UEFA European Under-21 Championship: A Football League Perspective
Some readers may have wondered where the two drawings that appear on each page of this site come from. The answer? Ben Piggott, whose fruits of graphite can also be seen at Daily Pen. Here, Ben uses his enthusiasm for tournament football to give us a summary of how all those Football Leaguers (or should that be Championshippers?) involved in this summer’s European Under-21 Championship have been getting on.
To continue the growing trend for pluralising footballers … you can keep your Christian Eriksons, your Xherdan Shaqiris and your Juan Matas… because nae team in the Championship can afford them. Instead, England’s second division (lower case) has provided a more modest crop for this month’s European U21 Championship. Their fortunes can be summed up by the fact that I’m able to write a review of how they fared before the knockout stage has even gotten underway.
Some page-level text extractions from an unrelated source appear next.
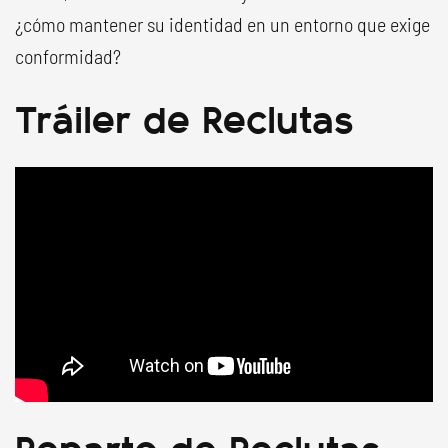
¿cómo mantener su identidad en un entorno que exige
conformidad?
Tráiler de Reclutas
Reparto de Reclutas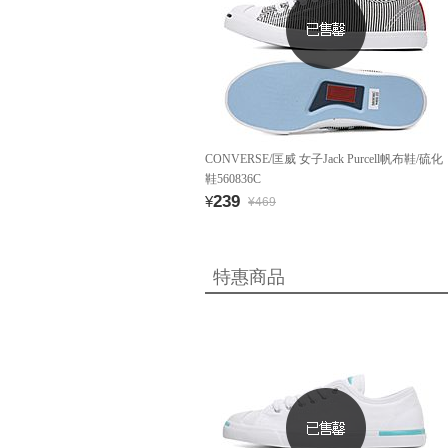
CONVERSE/匡威 女子Jack Purcell帆布鞋/硫化
鞋560836C
239
¥
¥469
特惠商品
Much like West Ham’s Czech stopper Marek Stech, Reading’s Alex McCarthy and Boro’s Jason Steele were on benchwarming duty for England’s uninspiring campaign. Senior flapper Frank Fielding of Derby got the chance to enhance his Olympic credentials and had a largely untroubled tournament. Aside from the opportunity to observe Ander Herrera’s great tip round the post, he was seldom troubled as England reverted to dogged type. A couple of good saves against Ukraine were a distant memory, though, when Jan Chramosta pranced in to equalise late on in the quasi-knockout match against the Czechs. Fielding came flopping out like a yellow fruitbat, but couldn’t earn his team a chance to be sent home by the Swiss in semis.
Man Utd pair Jones and Smalling made up a lolloping, doe-eyed partnership at the back, to the exclusion of West Ham’s James Tompkins. Tompkins allegedly played 20 times for his club this past season, but his lack of football is underlined by the fact that he is still far too handsome for a first-choice centre back. Name the last looker to hold down a regular spot at the back for the Three Lions…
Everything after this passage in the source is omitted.